Do normal people go in with a plan to use a bougie? I thought one uses a bougie when you run into unanticipated difficulty and can't make the curve/angle or have a good view or something so you go in with the bougie that is stiffer and feel for the rings after the fact? It's a difficult airway device is it not? And then at that point you reach for the ETT place it over bougie and try to get a view again, check to see bougie hasn't moved by feeling for the rings and then railroading the ETT over it.

Anyway, I can't say I have used the bougie in years, because these days we have Glidescopes and Cmacs everywhere. That's the point of this thread isn't it?

Maybe it's me-I have trouble sometimes feeling the rings on female pts. and I don't like doing anything blind. I almost never use the bougie because of VL availability for the past several years. I find bougies floppy, especially when you're using them with VL rather than DL, because they need to travel so anteriorly and you're not getting the tissue displacement that you get with DL.
 
  • Like
Reactions: 1 user
Yeah, i never stylet. But i do find myself reaching for the bougie to help me through a little too often for my liking. A lot of tiny south east asian airways where I work. I definitely need to improve on my ability to get the tube anterior enough without an adjunct.
You are probably already doing this but withdraw the scope a tad and the laryngeal inlet drops down (less anterior). It's counterintuitive.
 
I agree ETTs should be railroaded over bougies under vision, but I'm a bit confused as to what you're saying @chocomorsel

You're advocating that solo practitioners should insert the laryngoscope, get a view, place the bougie, then remove the laryngoscope, then load the ETT, then insert the laryngoscope, get a view, then railroad the ETT?

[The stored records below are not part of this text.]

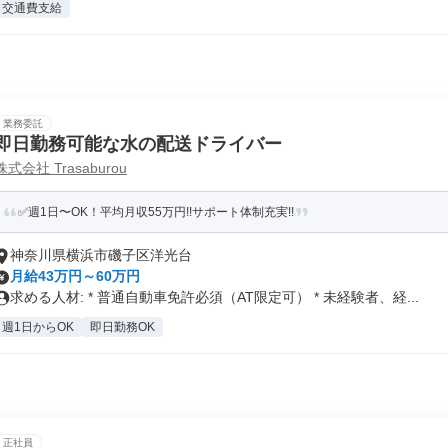
交通費支給
業務委託
即日勤務可能な水の配送ドライバー
株式会社 Trasaburou
✅週1日〜OK！平均月収55万円!!サポート体制充実!!
神奈川県横浜市磯子区洋光台
月給43万円～60万円
求める人材: * 普通自動車免許必須（AT限定可） * 未経験者、経...
週1日からOK
即日勤務OK
正社員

Why not do what most people do and preload the bougie with the ETT? Personally, I think it takes away the entire point of using a bougie over a stylet in the first place, but most people do it and I think it's better than losing your view.

OR, my technique:
Insert unloaded and easily manoeuvred bougie as it was designed to be used --> palm off the bougie from your instrumenting hand to your VL hand (still with a view and the bougie still under vision) --> you grasp it in your fingers still wrapped around the VL grip --> now you have the VL and bougie secured and under vision with your VL hand and your other hand completely free --> load and railroad ETT with your free hand. You only need to get one view and the entire thing is done under vision.
Do you find that the bougie advances as you are railroading the ett, when you do these by yourself? That is my worry. You don't always have time to lube it.
 
Side note- I would tell my kids that they were dead when they wouldn't look crossing the road and couldn't talk for 5-10 minutes (not quite the full death experience but it was funny to see some of the looks I got from others)
Well, that is an interesting parenting technique.

I suspect my wife would tell me I was dead if I did that, and she wouldn’t engage in “relations” for 5-10 days if I did that.